--- Data ---
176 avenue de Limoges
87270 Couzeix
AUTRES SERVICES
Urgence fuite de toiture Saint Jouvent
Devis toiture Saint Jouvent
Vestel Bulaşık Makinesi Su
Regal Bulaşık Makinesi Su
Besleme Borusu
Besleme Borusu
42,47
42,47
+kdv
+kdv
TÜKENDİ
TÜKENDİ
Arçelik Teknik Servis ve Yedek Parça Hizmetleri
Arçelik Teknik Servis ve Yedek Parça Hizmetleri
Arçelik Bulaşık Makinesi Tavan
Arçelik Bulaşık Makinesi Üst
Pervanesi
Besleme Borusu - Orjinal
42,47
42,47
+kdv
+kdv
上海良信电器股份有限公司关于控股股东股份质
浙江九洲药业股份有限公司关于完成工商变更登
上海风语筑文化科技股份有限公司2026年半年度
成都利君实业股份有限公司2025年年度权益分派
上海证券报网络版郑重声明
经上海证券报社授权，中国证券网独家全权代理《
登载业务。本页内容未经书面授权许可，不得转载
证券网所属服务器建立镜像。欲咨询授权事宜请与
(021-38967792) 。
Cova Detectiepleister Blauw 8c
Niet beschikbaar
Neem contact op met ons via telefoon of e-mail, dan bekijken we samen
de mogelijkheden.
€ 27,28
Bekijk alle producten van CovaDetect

---

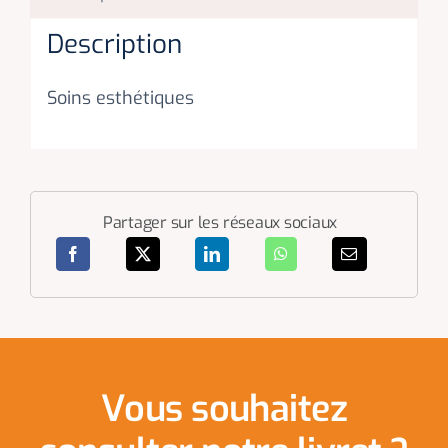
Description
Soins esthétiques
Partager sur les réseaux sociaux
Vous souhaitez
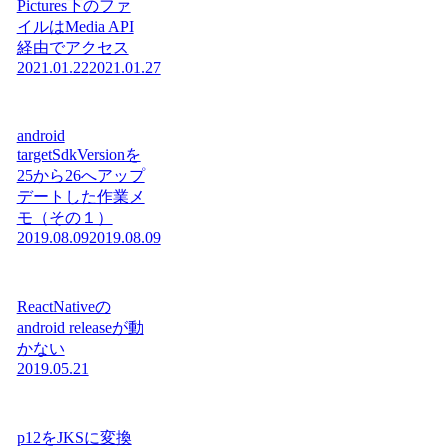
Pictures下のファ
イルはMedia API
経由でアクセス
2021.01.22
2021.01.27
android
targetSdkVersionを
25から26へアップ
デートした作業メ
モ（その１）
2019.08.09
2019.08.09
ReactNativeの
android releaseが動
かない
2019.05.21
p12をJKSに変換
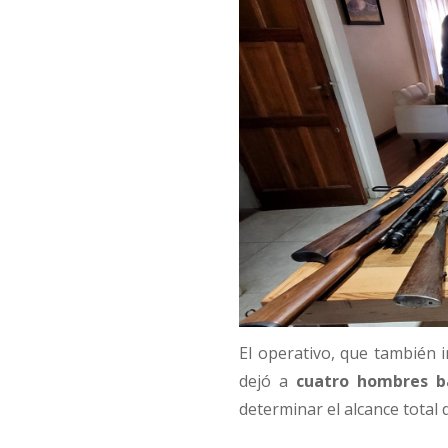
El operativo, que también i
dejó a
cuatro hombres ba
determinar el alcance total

--- Your goal ---
Above are the lines; repeat exactly the ones from the line containing "176 avenue de Limoges" down to the line containing "Bekijk alle producten van CovaDetect", both inclusive.

--- Task response ---
176 avenue de Limoges
87270 Couzeix
AUTRES SERVICES
Urgence fuite de toiture Saint Jouvent
Devis toiture Saint Jouvent
Vestel Bulaşık Makinesi Su
Regal Bulaşık Makinesi Su
Besleme Borusu
Besleme Borusu
42,47
42,47
+kdv
+kdv
TÜKENDİ
TÜKENDİ
Arçelik Teknik Servis ve Yedek Parça Hizmetleri
Arçelik Teknik Servis ve Yedek Parça Hizmetleri
Arçelik Bulaşık Makinesi Tavan
Arçelik Bulaşık Makinesi Üst
Pervanesi
Besleme Borusu - Orjinal
42,47
42,47
+kdv
+kdv
上海良信电器股份有限公司关于控股股东股份质
浙江九洲药业股份有限公司关于完成工商变更登
上海风语筑文化科技股份有限公司2026年半年度
成都利君实业股份有限公司2025年年度权益分派
上海证券报网络版郑重声明
经上海证券报社授权，中国证券网独家全权代理《
登载业务。本页内容未经书面授权许可，不得转载
证券网所属服务器建立镜像。欲咨询授权事宜请与
(021-38967792) 。
Cova Detectiepleister Blauw 8c
Niet beschikbaar
Neem contact op met ons via telefoon of e-mail, dan bekijken we samen
de mogelijkheden.
€ 27,28
Bekijk alle producten van CovaDetect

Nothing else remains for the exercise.